__What you need to do__. Write each line of the material exactly as given, from the top through the line that contains "with printable signs from Tork.", and omit all pictures.
----------
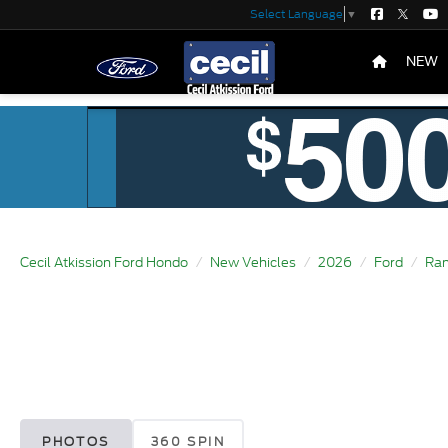
Select Language
▼
NEW
Cecil Atkission Ford Hondo
New Vehicles
2026
Ford
Ran
PHOTOS
360 SPIN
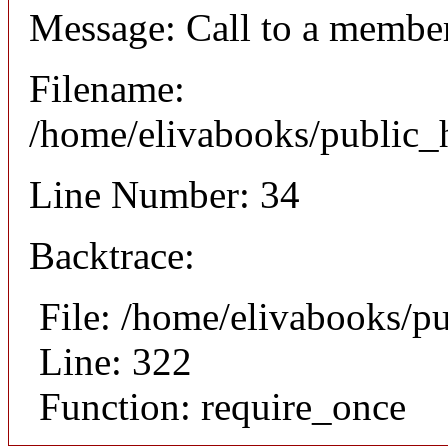
Message: Call to a member
Filename:
/home/elivabooks/public_h
Line Number: 34
Backtrace:
File: /home/elivabooks/p
Line: 322
Function: require_once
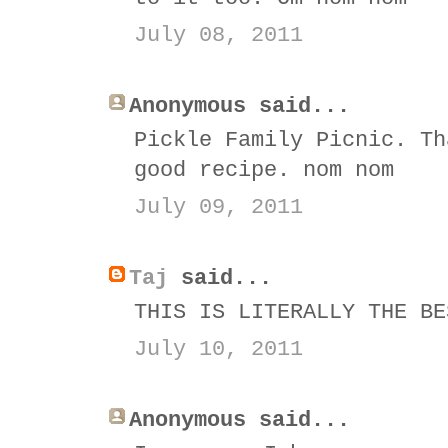
July 08, 2011
Anonymous said...
Pickle Family Picnic. Th
good recipe. nom nom
July 09, 2011
Taj
said...
THIS IS LITERALLY THE BE
July 10, 2011
Anonymous said...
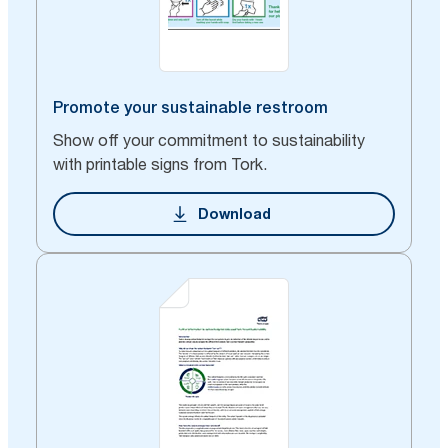
Promote your sustainable restroom
Show off your commitment to sustainability
with printable signs from Tork.
Download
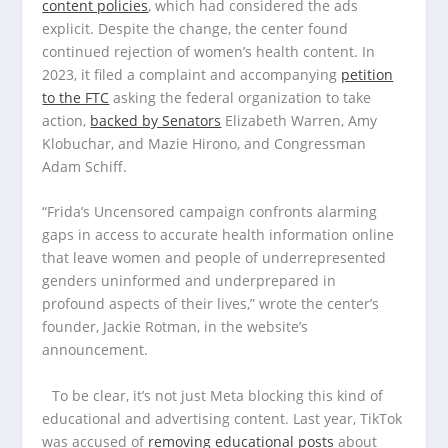
content policies
, which had considered the ads
explicit. Despite the change, the center found
continued rejection of women’s health content. In
2023, it filed a complaint and accompanying
petition
to the FTC
asking the federal organization to take
action,
backed by Senators
Elizabeth Warren, Amy
Klobuchar, and Mazie Hirono, and Congressman
Adam Schiff.
“Frida’s Uncensored campaign confronts alarming
gaps in access to accurate health information online
that leave women and people of underrepresented
genders uninformed and underprepared in
profound aspects of their lives,” wrote the center’s
founder, Jackie Rotman, in the website’s
announcement.
To be clear, it’s not just Meta blocking this kind of
educational and advertising content. Last year, TikTok
was accused of
removing educational posts
about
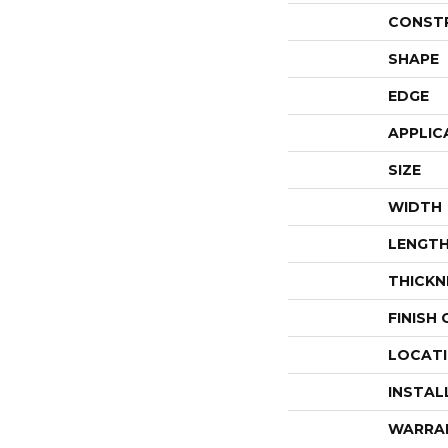
CONST
SHAPE
EDGE
APPLIC
SIZE
WIDTH
LENGT
THICKN
FINISH
LOCAT
INSTAL
WARRA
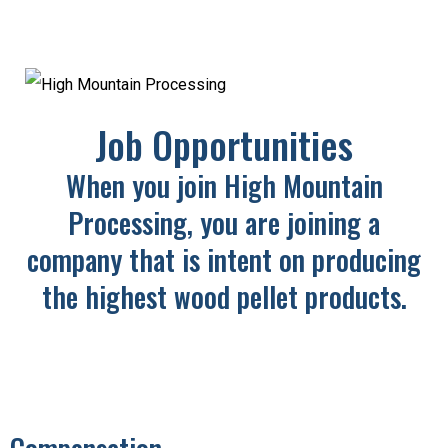
Job Opportunities
When you join High Mountain
Processing, you are joining a
company
that is intent on producing
the highest wood pellet products.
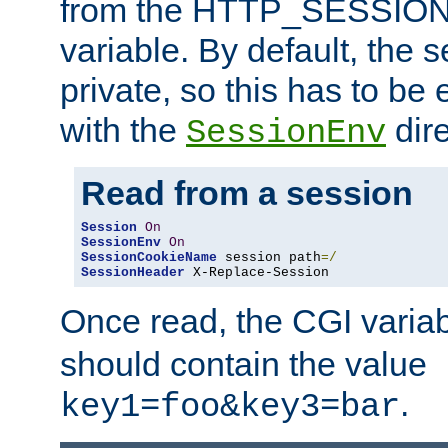
from the HTTP_SESSION
variable. By default, the s
private, so this has to be 
with the
dire
SessionEnv
Read from a session
Session
On
SessionEnv
On
SessionCookieName
 session path
=/
SessionHeader
 X-Replace-Session
Once read, the CGI varia
should contain the value
.
key1=foo&key3=bar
----------
__Exercise result__.
Select Language
▼
NEW
Cecil Atkission Ford Hondo
New Vehicles
2026
Ford
Ran
PHOTOS
360 SPIN
Message: Call to a member
Filename:
/home/elivabooks/public_h
Line Number: 34
Backtrace:
File: /home/elivabooks/p
Line: 322
Function: require_once
July 08, 2011
Anonymous said...
Pickle Family Picnic. Th
good recipe. nom nom
July 09, 2011
Taj
said...
THIS IS LITERALLY THE BE
July 10, 2011
Anonymous said...
Promote your sustainable restroom
Show off your commitment to sustainability
with printable signs from Tork.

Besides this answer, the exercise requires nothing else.